Consensus en carton-pâte
La désuétude du référendum est-elle irréversible ? Certes non, mais un référendum qui reviendrait par temps de crise prendrait la forme d’un hasardeux coup de dés. Il pourrait être la solution pour faire place nette, compter les morts et les vivants, faire trancher par le peuple le nœud d’un pays qui n’est plus capable de vivre le « plébiscite de tous les jours » qui pour Renan fondait la Nation. S’il n’y a plus de plébiscite de tous les jours, il faudra bien un jour un plébiscite. Mais sur quel sujet ? S’agit-il d’arbitrer un choix national fondamental ou de trouver une occasion d’afficher un consensus à bon marché ?
La dernière fois que les Français ont voté pour un référendum avant le gouvernement De Gaulle remonte à très longtemps : c’était en mai 1870, sous le Second Empire.
Méfions-nous des consensus d’apparence. La dernière fois que les Français ont voté pour un référendum avant le gouvernement De Gaulle remonte à très longtemps : c’était en mai 1870, sous le Second Empire. Napoléon III avait consulté le peuple sur un texte habilement formulé : "Le peuple français approuve les réformes libérales opérées par l’Empereur." Pari réussi, avec 82% de oui et moins de 20% d’abstentions. La France profonde, celle des campagnes, apporta ses massivement ses suffrages à l’Empereur contre la France des grandes villes. L’opposition fut assommée. Gambetta, le républicain, estima que tout espoir d’alternance était perdu. Jules Favre annonça son intention d’arrêter la politique en précisant, désespéré, que l’engagement politique ne servait plus à rien. Mais ce plébiscite était un consensus en carton-pâte : quelques semaines plus tard, le régime s’effondrait avec la défaite de Sedan. Puis ce fut la Commune de Paris. Il ne faut pas miser sur le consensus de façade présenté par un habile référendum de forme, ni sous-estimer les risques de désordre d’un référendum de fond. Le référendum est un médicament républicain capable de tuer une démocratie malade.
Un coup de dés
On nous annonce un référendum. Croyons-le. Mais comment organiser un référendum aujourd’hui ? Notre Constitution prévoit deux procédures distinctes.
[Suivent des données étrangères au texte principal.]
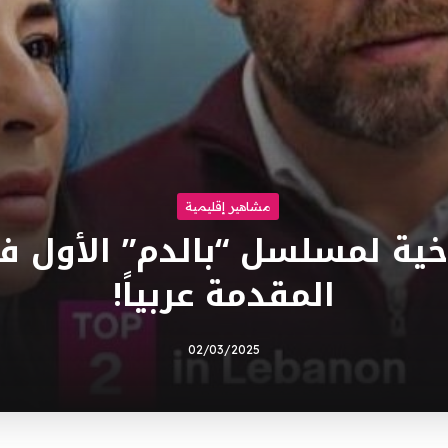
مشاهير إقليمية
خية لمسلسل “بالدم” الأول ف
المقدمة عربياً!
02/03/2025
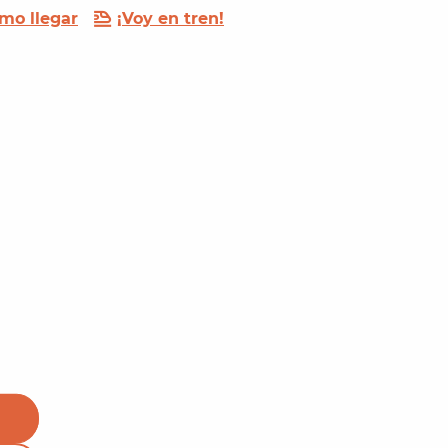
mo llegar
¡Voy en tren!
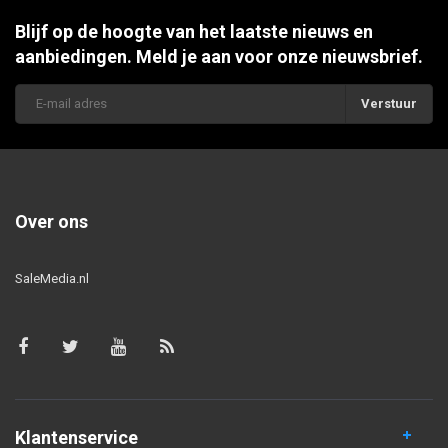
Blijf op de hoogte van het laatste nieuws en
aanbiedingen. Meld je aan voor onze nieuwsbrief.
Verstuur
Over ons
SaleMedia.nl
Klantenservice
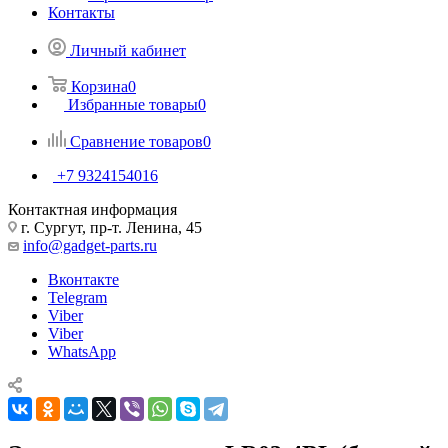
Контакты
Личный кабинет
Корзина
0
Избранные товары
0
Сравнение товаров
0
+7 9324154016
Контактная информация
г. Сургут, пр-т. Ленина, 45
info@gadget-parts.ru
Вконтакте
Telegram
Viber
Viber
WhatsApp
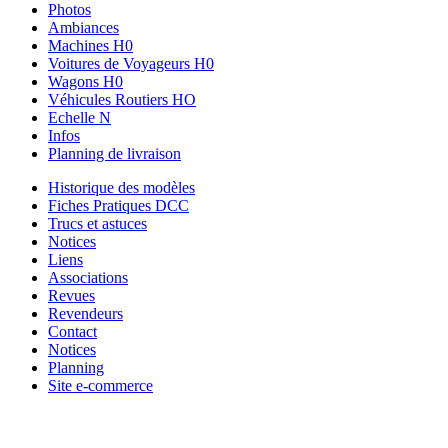
Photos
Ambiances
Machines H0
Voitures de Voyageurs H0
Wagons H0
Véhicules Routiers HO
Echelle N
Infos
Planning de livraison
Historique des modèles
Fiches Pratiques DCC
Trucs et astuces
Notices
Liens
Associations
Revues
Revendeurs
Contact
Notices
Planning
Site e-commerce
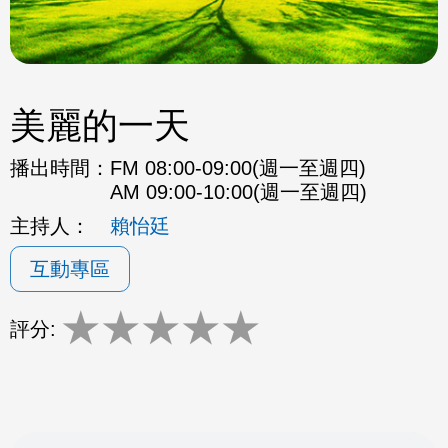
美麗的一天
播出時間：
FM 08:00-09:00(週一至週四)
AM 09:00-10:00(週一至週四)
主持人：
賴怡廷
互動專區
★
★
★
★
★
評分:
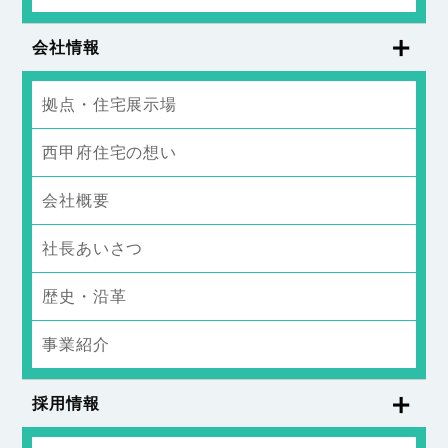
会社情報
拠点・住宅展示場
西甲府住宅の想い
会社概要
社長あいさつ
歴史・沿革
事業紹介
採用情報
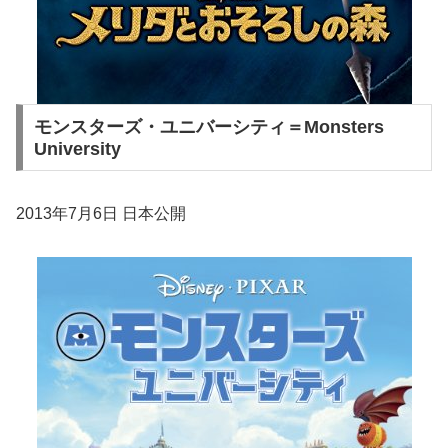
モンスターズ・ユニバーシティ＝Monsters
University
2013年7月6日 日本公開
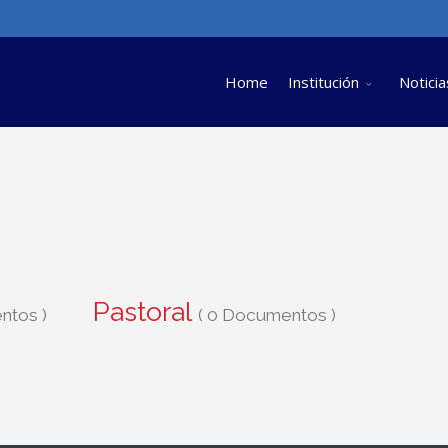
Home
Institución
Noticia
Pastoral
ntos )
( 0 Documentos )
D’abord celle de l’article 89, destinée à ratifier des traités internationaux : elle suppose le vote préalable en termes identiques d’un texte par les deux Assemblées. On peut l’oublier. Un vote en termes identiques par nos deux Assemblés est hors de portée. Ensuite existe la procédure du référendum de l’article 11, à l’initiative du président de la République, sur proposition du Premier ministre : pas simple. Car il faudra que les deux têtes de l’exécutif s’entendent sur la question qui sera posée et sur la manière dont on la posera : immigration, éducation, politique des finances publiques, fin de vie, laïcité, Défense nationale ? Depuis qu’on a élargi le champ des questions qui pouvaient être soumises au référendum de l’article 11, en 2008, l’outil est resté dans sa boîte.
On nous dit donc que le président de la République va bientôt annoncer son intention de provoquer un référendum ou même plusieurs référendums. Cet adepte des coups de dés pourrait nous surprendre une fois de plus et même, qui sait, nous "décevoir en bien" comme disent les Suisses qui sont les champions mondiaux du référendum. Le recours au peuple n’est jamais une mauvaise idée. Mais notre chef ne doit pas oublier que si on nous demande notre avis, nous le donnerons.